Students are likely, as Swift intends, to admire the king's refusal to learn about gunpowder. Discussion of the plausibility of his reaction could be guided by reference to the effects on cultures which did not have guns of those which did (the Spanish conquest of the Inca, for instance). Most cultures to which guns were introduced have adopted them with enthusiasm, as can be seen throughout Africa, for instance.

This could lead on to a discussion whether the same is true of nuclear weapons. Some nations (South Africa for instance) have given up the possibility of developing nuclear weapons. Many others, however, have been keen to learn the 'secret' - indeed, the first atom bomb was the result of a race between the allies and Germany as to which could discover the 'secret' first.

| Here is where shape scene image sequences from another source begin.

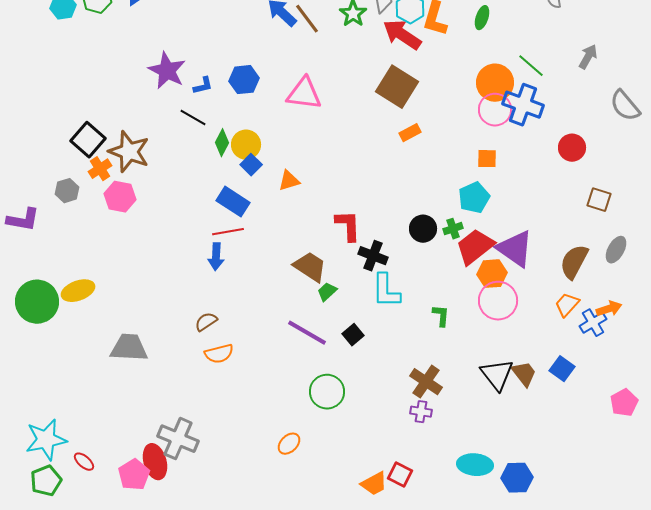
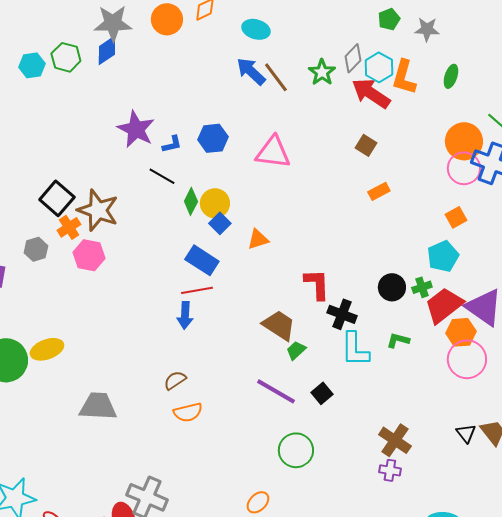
brown square: (397, 87) -> (366, 145), size x0.5
orange square: (487, 159) -> (456, 217), turned -30
green L-shape: (441, 316) -> (398, 340), moved, turned -80
black triangle: (497, 375) -> (466, 433), size x0.6

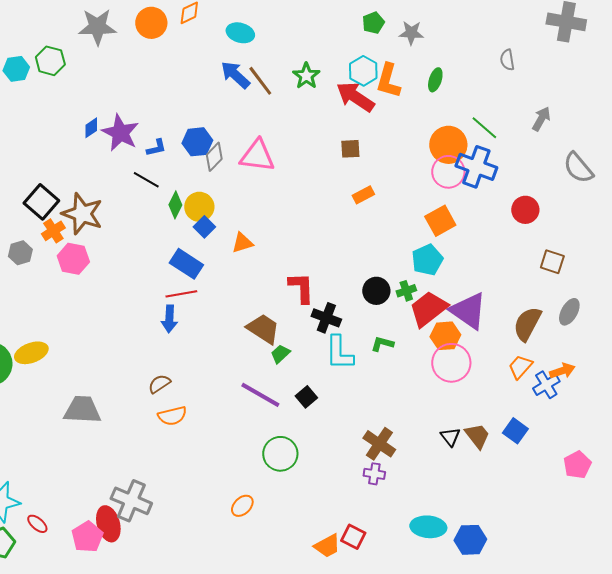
blue diamond: (107, 50) -> (91, 128), moved, size x0.7
gray diamond: (353, 58) -> (214, 157), moved
brown square: (366, 145) -> (350, 149), turned -35
orange square: (456, 217) -> (440, 221), size x1.4

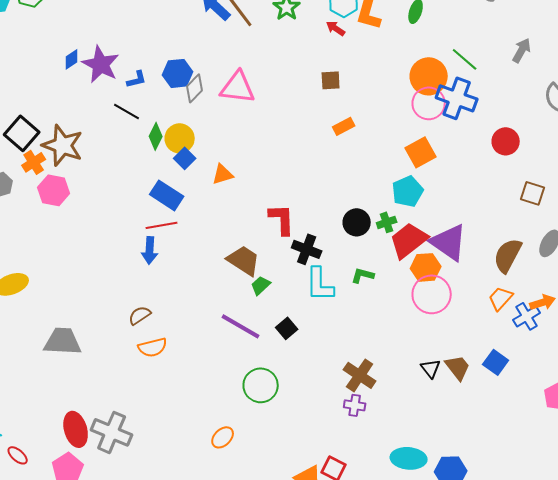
red arrow: (355, 97) -> (336, 28), size x0.5
red ellipse: (108, 524) -> (76, 429), moved

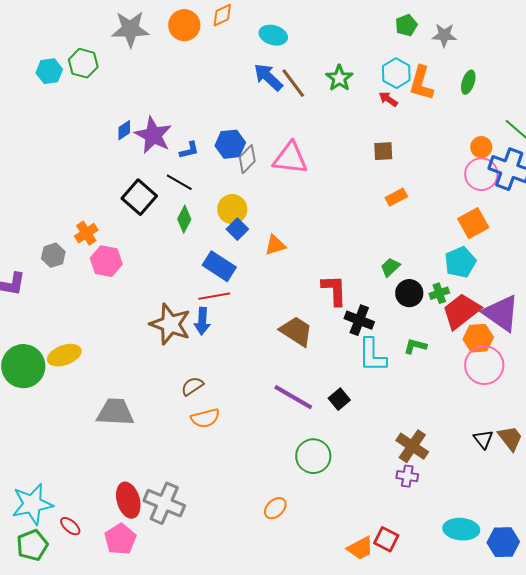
orange circle: (429, 76) -> (481, 147), size x0.6
black square: (22, 133) -> (139, 197), moved
green diamond: (156, 136) -> (184, 219), moved
brown star: (63, 145) -> (170, 324), moved
green trapezoid: (261, 285) -> (390, 267), moved

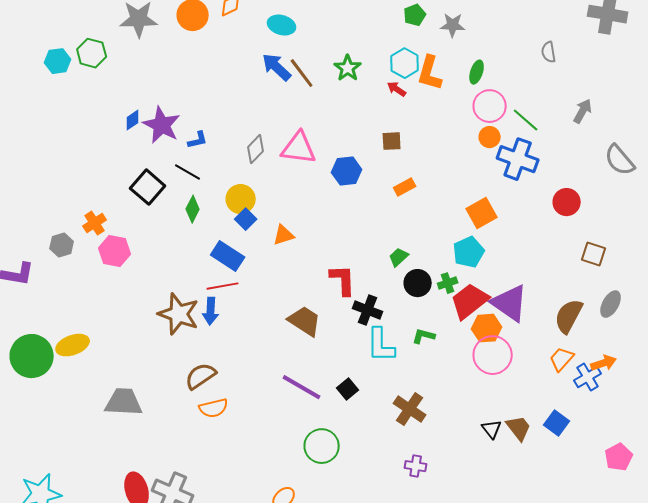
blue hexagon: (230, 144) -> (347, 171), moved
pink circle: (481, 174) -> (490, 106), moved
brown semicircle: (192, 386) -> (201, 376), size x1.4
brown cross: (412, 446) -> (410, 409), moved

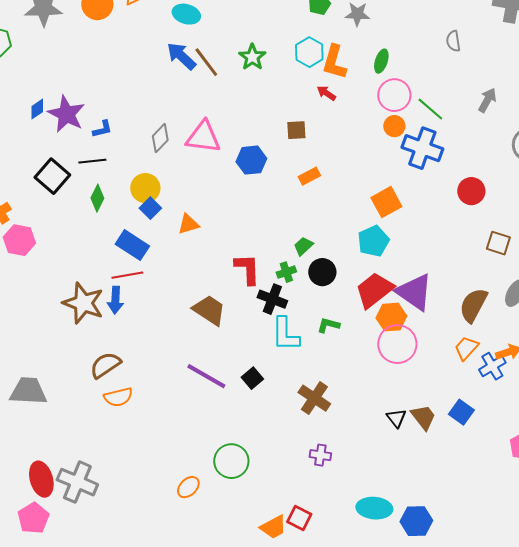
red arrow: (397, 89) -> (326, 93), moved
black line: (188, 172) -> (92, 161), turned -36
green cross: (448, 283) -> (286, 272), moved
green circle: (322, 446) -> (231, 461), moved

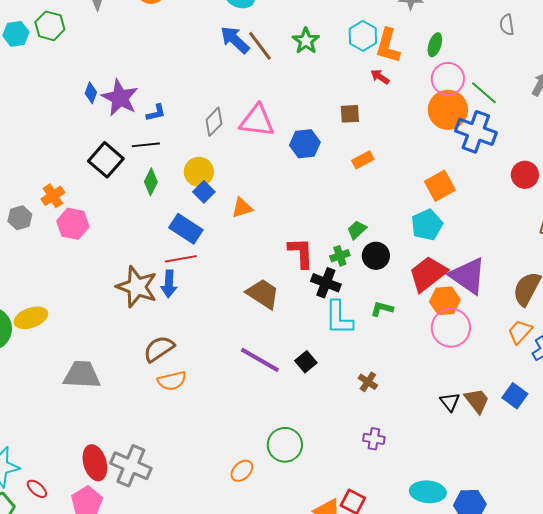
blue diamond: (37, 109) -> (91, 93), turned -35
orange circle: (394, 126) -> (448, 110), size x1.8
brown cross: (314, 398) -> (368, 382), size x0.6

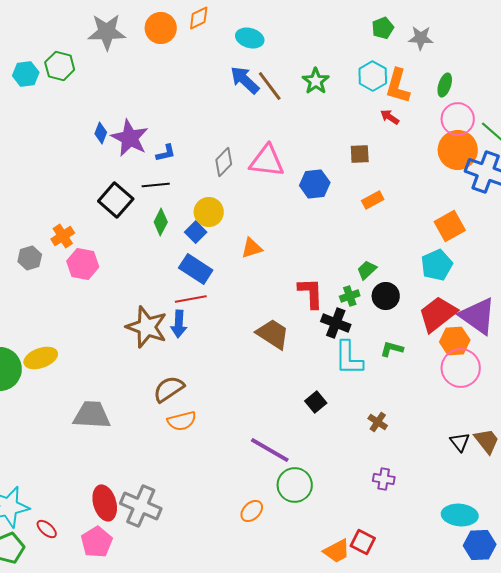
blue square: (204, 192) -> (196, 232), moved
purple line: (260, 360) -> (270, 450), moved
cyan ellipse: (428, 492) -> (460, 515), moved

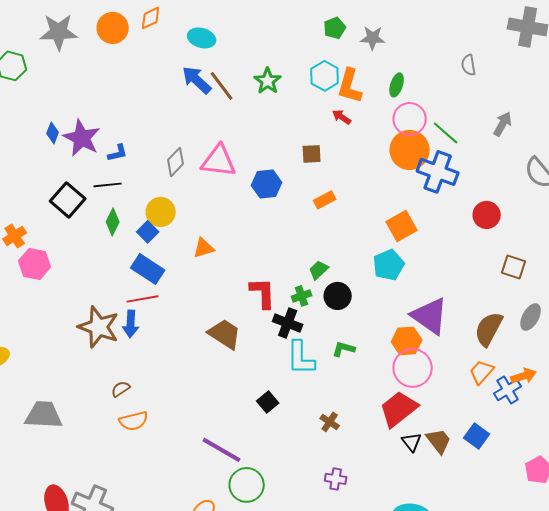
red trapezoid: (438, 314) -> (399, 409), moved
brown semicircle: (169, 389) -> (121, 389), size x0.6

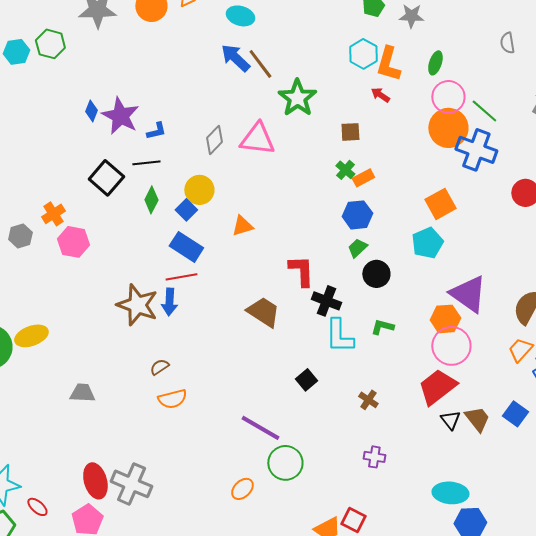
green star: (268, 81) -> (297, 98), moved, size x1.4
blue hexagon: (267, 184) -> (357, 215), moved
green cross: (302, 296) -> (345, 170), moved, turned -30
gray trapezoid: (44, 415) -> (82, 393), size x0.7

8. 'a nice unnecessary Scruple , whereof in Europe we can have no Conception '. Do you agree with Gulliver? Give reasons for your answer.

Again, students are unlikely to agree with Gulliver that the king's scruples about gunpowder are 'nice' or 'unnecessary', though they might agree that there have been no such scruples in Europe or elsewhere about the use of gunpowder. This passage could be used as a starting point for a fuller discussion of the uses of irony and of what is gained by presenting this kind of argument in the way Swift does, rather than as a straightforward argument on the pros and cons of gunpowder and guns.

Follow-ups

The passage lends itself to a number of different follow-ups. It might lead to reading further in Gulliver's Travels, particularly those passages which satirize political action. It could lead into a debate about the use of guns in society, including the question of arming the police force. It could lead into a debate on the concept of a 'just war'. An interesting question to consider is whether, if it were newly discovered today, gunpowder would be included with chemical, biological and nuclear weapons as a 'Weapon of Mass Destruction' (it is plainly such a weapon in Gulliver's account).

As regards discussion of nuclear weapons it might be fruitful to set students as a homework exercise the creation of their own mythical country, and their own gullible Gulliver (who could be their age, male or female - there is scope for imagination here), to explore what might happen if the king or queen of this mythical country were offered the chance to create his or her own nuclear weapons. Or they could imagine a space traveller descending to earth and a Gulliver figure trying to explain the need for nuclear weapons to him or her.